While looking at internships I saw a couple of job postings for quality assurance at video game studios. Then I saw the qualifications and skills needed for the job. Then I started to look into the job. Looking at a couple of resources I noticed that this job has a couple of guidelines in order to help the video game have an amazing experience for players. These important concepts are called Functional evaluations, Regression assessment, User experience analysis. Within the job companies use Agile methodology to help QA teams to be able to solve upcoming issues throughout the game’s lifespan.
This job requires employees to be skilled to fix technical problems and have critical thinking in order to solve problems. Let me explain the guidelines of game QA and why it matters. The first guideline is called Functional evaluations. Functional values is a series of tests that makes sure the game’s features and the game works as intended.
Functional evaluations are divided into:
- Gameplay Mechanics: do player characters interact with objects correctly, can players use game mechanics correctly (for example special universal abilities), is character scale correctly.
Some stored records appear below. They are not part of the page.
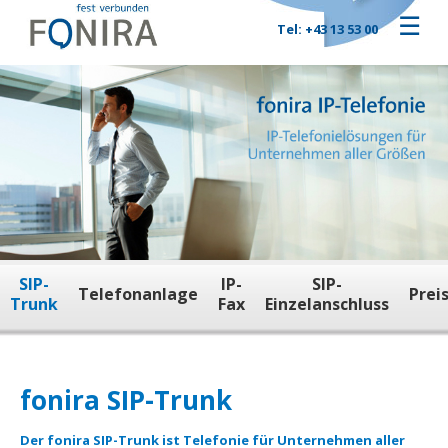
☰
Tel: +43 13 53 00
SIP-
IP-
SIP-
Telefonanlage
Prei
Trunk
Fax
Einzelanschluss
fonira SIP-Trunk
Der fonira SIP-Trunk ist Telefonie für Unternehmen aller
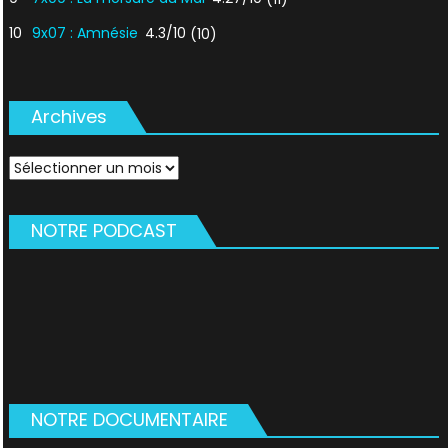
10
9x07 : Amnésie
4.3/10
(10)
Archives
Archives
NOTRE PODCAST
NOTRE DOCUMENTAIRE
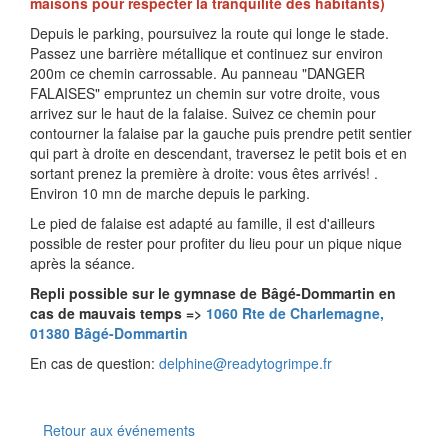
maisons pour respecter la tranquilité des habitants)
Depuis le parking, poursuivez la route qui longe le stade.
Passez une barrière métallique et continuez sur environ
200m ce chemin carrossable. Au panneau "DANGER
FALAISES" empruntez un chemin sur votre droite, vous
arrivez sur le haut de la falaise. Suivez ce chemin pour
contourner la falaise par la gauche puis prendre petit sentier
qui part à droite en descendant, traversez le petit bois et en
sortant prenez la première à droite: vous êtes arrivés! .
Environ 10 mn de marche depuis le parking.
Le pied de falaise est adapté au famille, il est d'ailleurs
possible de rester pour profiter du lieu pour un pique nique
après la séance.
Repli possible sur le gymnase de Bâgé-Dommartin en
cas de mauvais temps =>
1060 Rte de Charlemagne,
01380 Bâgé-Dommartin
En cas de question:
delphine@readytogrimpe.fr
Retour aux événements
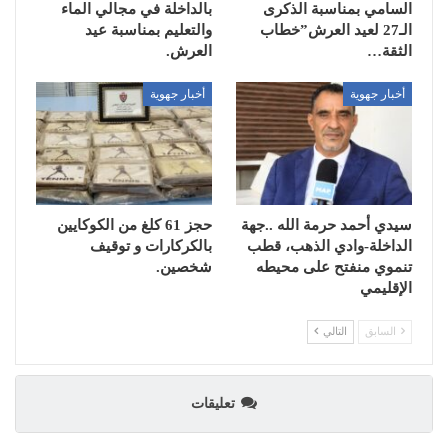
السامي بمناسبة الذكرى
بالداخلة في مجالي الماء
الـ27 لعيد العرش”خطاب
والتعليم بمناسبة عيد
الثقة…
العرش.
أخبار جهوية
أخبار جهوية
سيدي أحمد حرمة الله ..جهة
حجز 61 كلغ من الكوكايين
الداخلة-وادي الذهب، قطب
بالكركارات و توقيف
تنموي منفتح على محيطه
شخصين.
الإقليمي
السابق
التالي
تعليقات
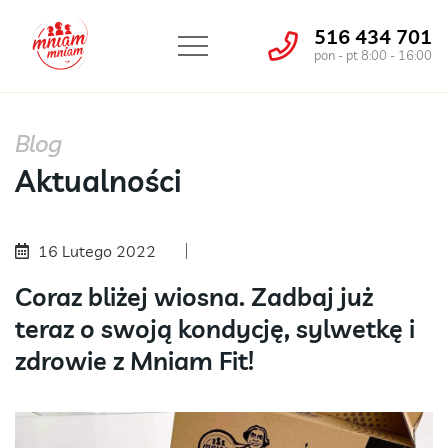
516 434 701
pon - pt 8:00 - 16:00
Blog
Aktualności
16 Lutego 2022
Coraz bliżej wiosna. Zadbaj już
teraz o swoją kondycję, sylwetkę i
zdrowie z Mniam Fit!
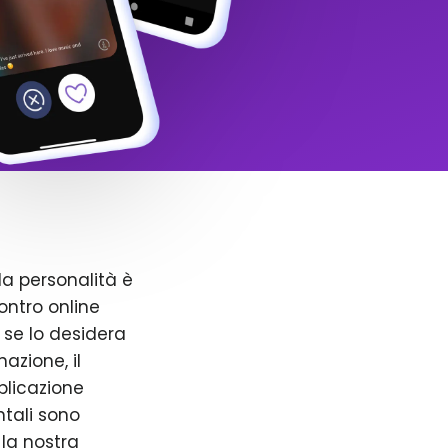
la personalità è
ntro online
 se lo desidera
azione, il
pplicazione
ntali sono
 la nostra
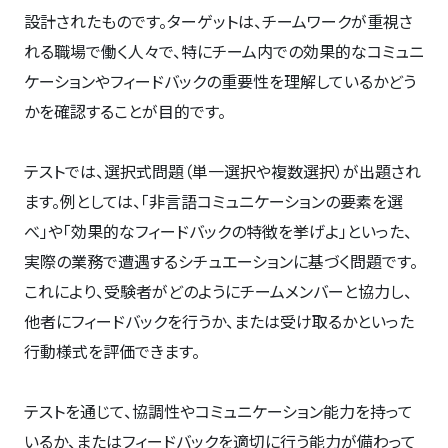
設計されたものです。ターゲットは、チームワークが重視さ
れる職場で働く人々で、特にチーム内での効果的なコミュニ
ケーションやフィードバックの重要性を理解しているかどう
かを確認することが目的です。
テストでは、選択式問題（単一選択や複数選択）が出題され
ます。例としては、「非言語コミュニケーションの要素を選
べ」や「効果的なフィードバックの特徴を挙げよ」といった、
実際の業務で遭遇するシチュエーションに基づく問題です。
これにより、受験者がどのようにチームメンバーと協力し、
他者にフィードバックを行うか、または受け取るかといった
行動様式を評価できます。
テストを通じて、協調性やコミュニケーション能力を持って
いるか、またはフィードバックを適切に行う能力が備わって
- User Interface: Can player controls activate certain buttons like pause, settings. Can players see certain features like health bars or ability cooldowns.
- Missions and Objectives: If a player completes a mission do they get a reward. Is it possible
- Multiplayer features: Can players join the server correctly and encrypted, etc…
Moving onto Regression assessments. It is to retest key features in the game after all patches have been implemented. The purpose of these tests is to
- Identify Vulnerabilities,
- Allocating Resources,
- Enhancing Reporting Accuracy.
The reason why I mentioned these types of reasons for the tests is because they need to consider multiple factors in order to maintain customers’ enjoyment of the game. In addition, QA has to consider if the changes that could make the code be more complex, performance drops, user friction and costs.
Moving onto the last point is User Experience Analysis. This issue can either make or break the success for a game. When players face some sort of friction like the game is not optimized for certain hardware or even constant disconnects to the server. As a result it will cause more players to return the game or stop playing the game entirely. I noticed that some games companies do not know how to filter through good suggestions and bad suggestions to fix in the next patch of the game. Regardless, that will take time for the company to set a clear roadmap on how they want to make their game.